Keywords: Death Metal, Stars, AI, Immortality, Death, Sacrifice, CW- Suicide(?)
Review: It’s fascinating to me to think about what death would become for those who could be immortal. For this humanity, spread out among the stars and watched over by the Unimind, death just doesn’t seem a part of people’s lives. Which to the Unimind doesn’t seem like a bad thing. They’re something of humanity’s therapist, after all, and they’ve placed a lot of value on prolonging human life, on trying to make sure that each person wants to live. In doing so, though, death has taken on a negative value that Raya is rejecting. For me, at least, it’s not that she wants to die, but that she wants to remind people (and herself) that death is a part of humanity’s history and isn’t necessarily just a challenge to be overcome. How people handle death tends to reveal a lot about cultures, and for this one to adopt an attitude where death is taboo, I do think there is value in confronting that.
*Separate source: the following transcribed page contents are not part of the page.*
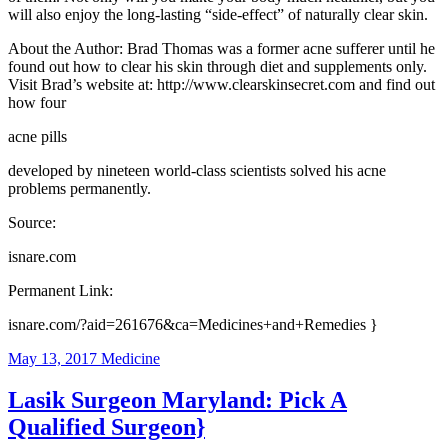
will also enjoy the long-lasting “side-effect” of naturally clear skin.
About the Author: Brad Thomas was a former acne sufferer until he
found out how to clear his skin through diet and supplements only.
Visit Brad’s website at: http://www.clearskinsecret.com and find out
how four
acne pills
developed by nineteen world-class scientists solved his acne
problems permanently.
Source:
isnare.com
Permanent Link:
isnare.com/?aid=261676&ca=Medicines+and+Remedies }
May 13, 2017
Medicine
Lasik Surgeon Maryland: Pick A
Qualified Surgeon}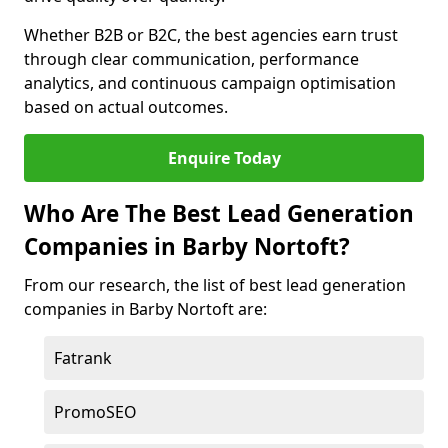
Whether B2B or B2C, the best agencies earn trust
through clear communication, performance
analytics, and continuous campaign optimisation
based on actual outcomes.
Enquire Today
Who Are The Best Lead Generation
Companies in Barby Nortoft?
From our research, the list of best lead generation
companies in Barby Nortoft are:
Fatrank
PromoSEO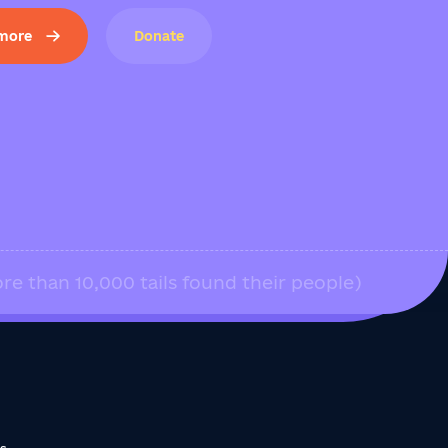
 more
Donate
re than 10,000 tails found their people)
us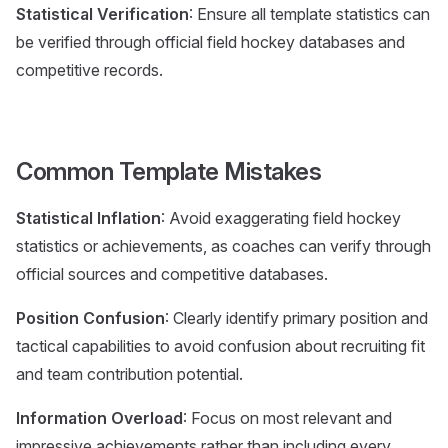
Statistical Verification
: Ensure all template statistics can
be verified through official field hockey databases and
competitive records.
Common Template Mistakes
Statistical Inflation
: Avoid exaggerating field hockey
statistics or achievements, as coaches can verify through
official sources and competitive databases.
Position Confusion
: Clearly identify primary position and
tactical capabilities to avoid confusion about recruiting fit
and team contribution potential.
Information Overload
: Focus on most relevant and
impressive achievements rather than including every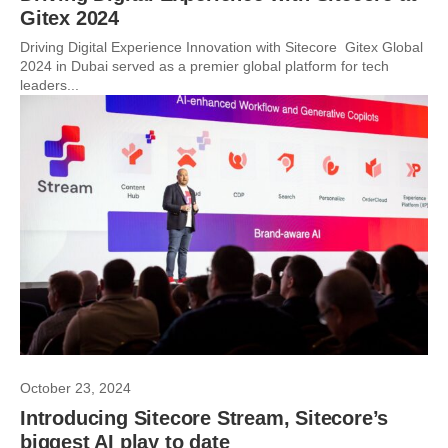
Gitex 2024
Driving Digital Experience Innovation with Sitecore Gitex Global
2024 in Dubai served as a premier global platform for tech
leaders...
October 23, 2024
Introducing Sitecore Stream, Sitecore’s
biggest AI play to date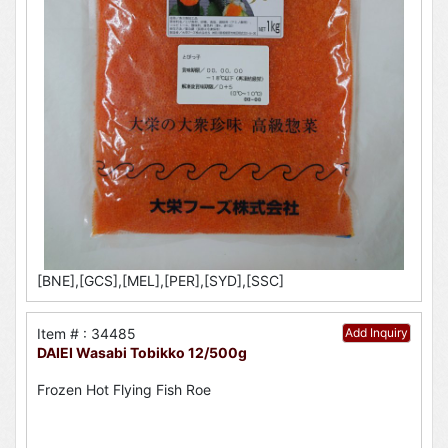
[BNE],[GCS],[MEL],[PER],[SYD],[SSC]
Item # : 34485
Add Inquiry
DAIEI Wasabi Tobikko 12/500g
Frozen Hot Flying Fish Roe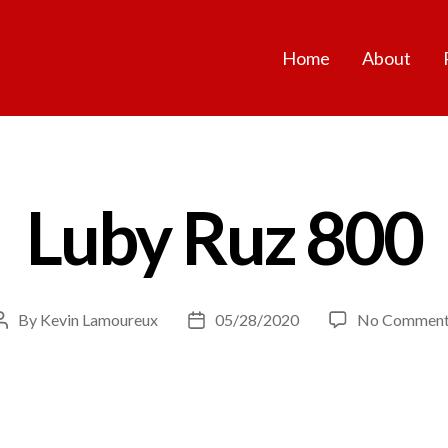
Home
About
Luby Ruz 800
By
Kevin Lamoureux
05/28/2020
No Comment
Post
Post
author
date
Plus the story is just a lot of fun, and Raya plan is incredibly awesome, hurling one star at another about to go nova in order to shift its blast to spare a race of octopodes. More than that, though, I think that urge to remind humanity that death isn’t something to shut out is an important one, because where the assumption that death is a moral wrong exists, it steals a kind of vital spark of free will. And it removes humanity from its own context, from its own roots. It claims a superiority over those who die, without actually requiring humans _be_ superior in their actions or opinions. Ultimately, I feel the story is about embracing change, and pushing back against a system that for some must be a kind of violence. It’s complex because the urge to die, the finality of death, is a tricky one to approach and to depict, but I feel the story handles that compassionately and responsibly. Certainly proceed with some caution because of the subject matter, but definitely do check this one out. A fantastic read!